Remember to also apply sunscreen and wear a hat outdoors. Most forms of pigmentation are triggered by UV exposure, so a pigment inhibitor is not going to make much difference if you’re still exposed to the sun.
A pigment inhibiting serum will also decrease the risk of adverse effects if you choose to try laser treatments for pigmentation. Although rare, there is a small risk of developing post-inflammatory hyperpigmentation (PIH) from the heat created by lasers. If you don’t use the right type of laser on melasma, there is risk of triggering a melasma break-out. In most cases, these effects can be avoided by following proper safety protocols and using the right laser settings for your skin type.
We cannot stress this enough; make sure you discuss your pigmentation with a Clinician and ask them to recommend a laser treatment for your condition and skin type. Certain types of laser are excellent for reducing sun damage but not very good for treating melasma. With IPL, for example, you can actually risk making melasma worse.
Laser treatments use highly-focussed energy to shatter pigmentation trapped beneath your skin. Once shattered, your immune system naturally carries the particles away. Most people need a few treatments before they get a satisfying result, but you should notice the pigmentation fading in the few weeks after your course of treatments.
Many types of laser use light energy which also involves heat.

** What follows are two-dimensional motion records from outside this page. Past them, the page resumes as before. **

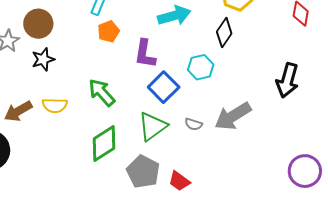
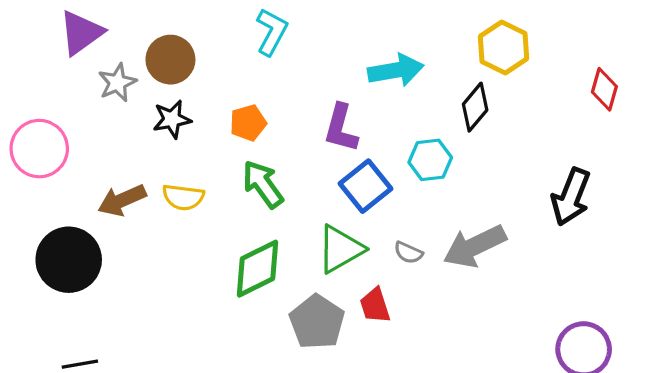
orange pentagon: (108, 31) -> (248, 123), moved
red trapezoid: (179, 181) -> (375, 305), moved, turned 30

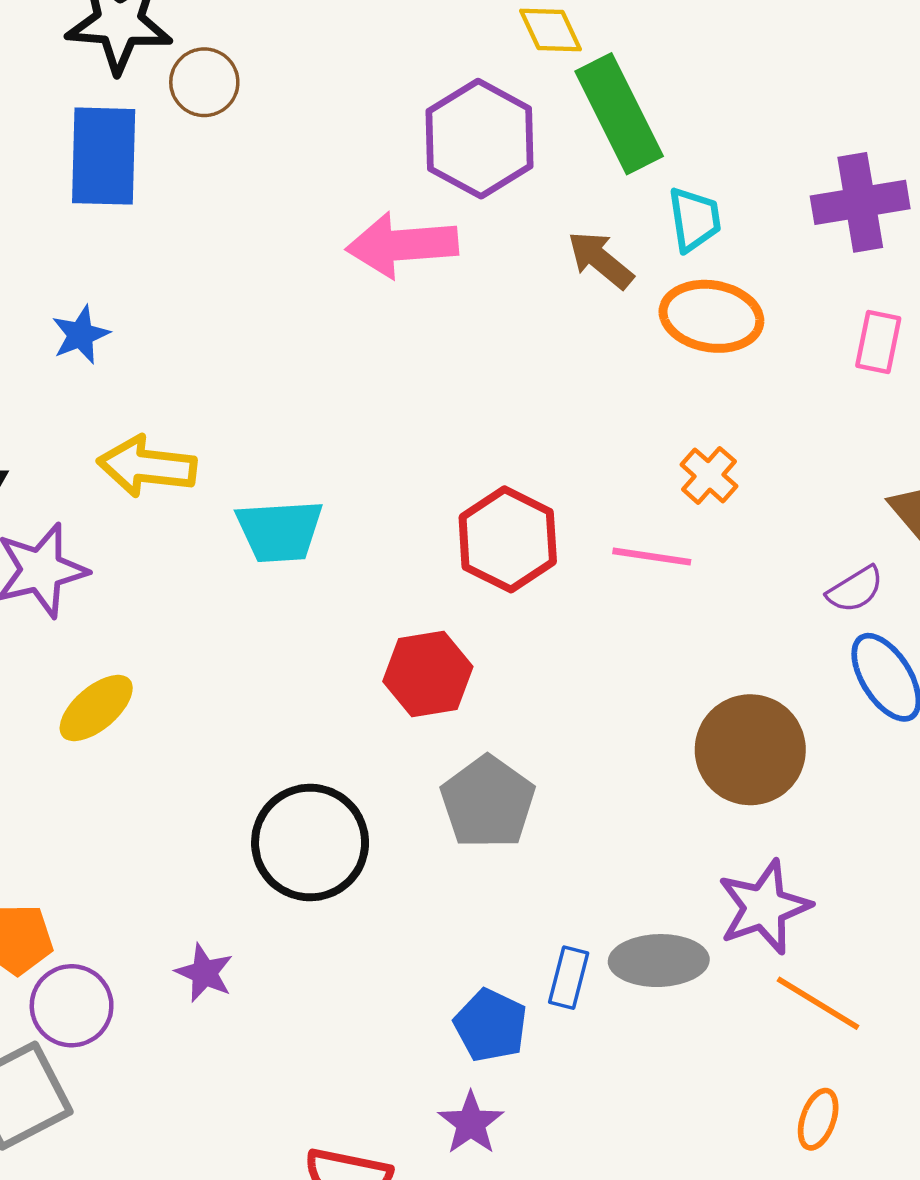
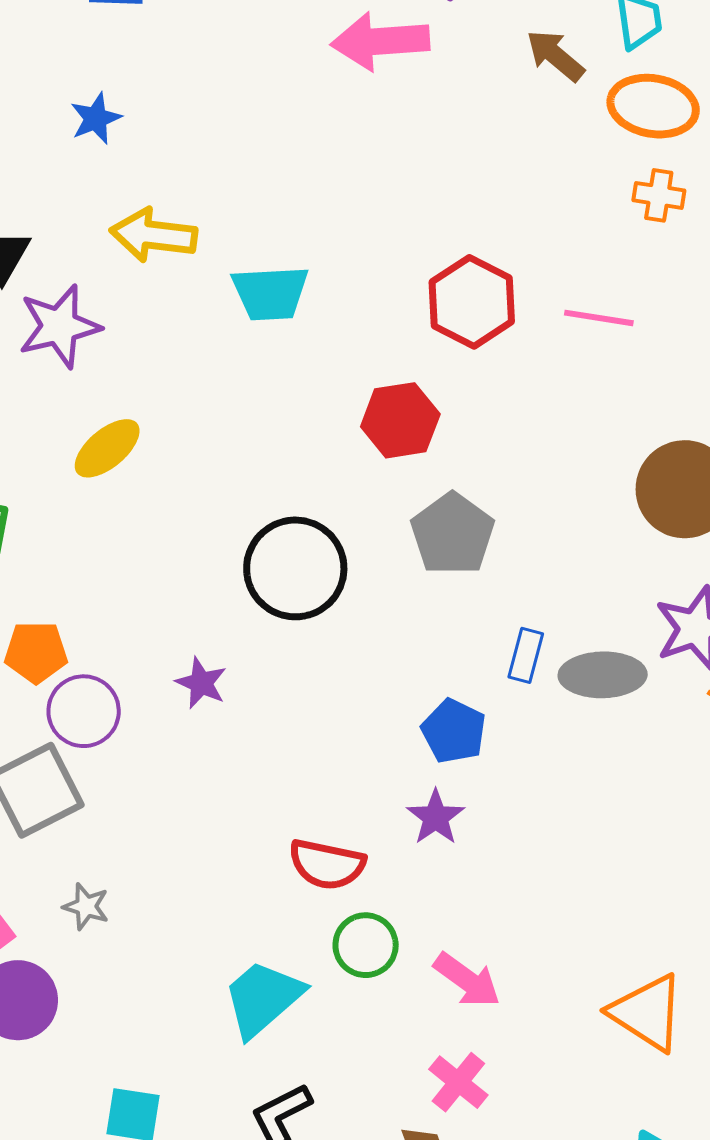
orange cross: (709, 475) -> (659, 195), moved, turned -33
blue rectangle: (569, 978) -> (526, 655), moved

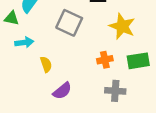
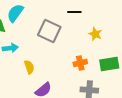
yellow star: (122, 26) -> (95, 34), size x0.6

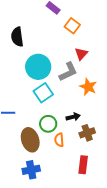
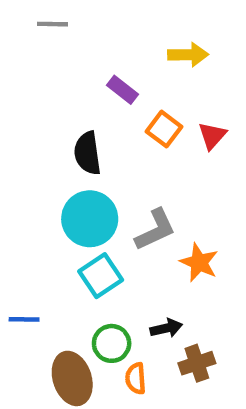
black semicircle: (17, 37) -> (87, 153), moved
red triangle: (81, 54) -> (212, 136), moved

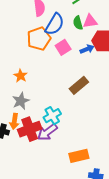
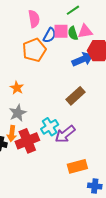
blue semicircle: (55, 24) -> (50, 35), size x0.7
pink square: (63, 47) -> (61, 31), moved, turned 35
blue arrow: (87, 49) -> (83, 59), size x1.5
purple arrow: (47, 132) -> (65, 134), moved

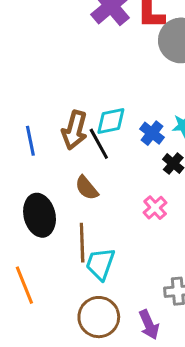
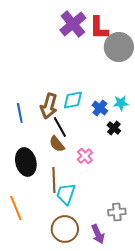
black line: (99, 144) -> (60, 127), moved
pink cross: (155, 208) -> (85, 156), moved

While these lasers can be effective at treating sun damage and other forms of pigmentation, the heat can trigger a melasma breakout. For melasma, you need a different type of laser.
The newest model of Pico laser uses vibrational energy, so there’s much less heat involved. This makes it much safer for use with melasma and PIH. It can also be used with darker skin types more safely and effectively.
We should note that these treatments reduce pigmentation, but there is no outright “cure.” You can reduce the appearance of pigmentation to even out your skin tone, but there’s a chance that it could come back one day in the future with exposure to your triggers (whether they be hormones or UV exposure). Continued use of a pigment inhibiting serum and good sun protection will help you prevent this from happening, and help you maintain your clear, even-toned results.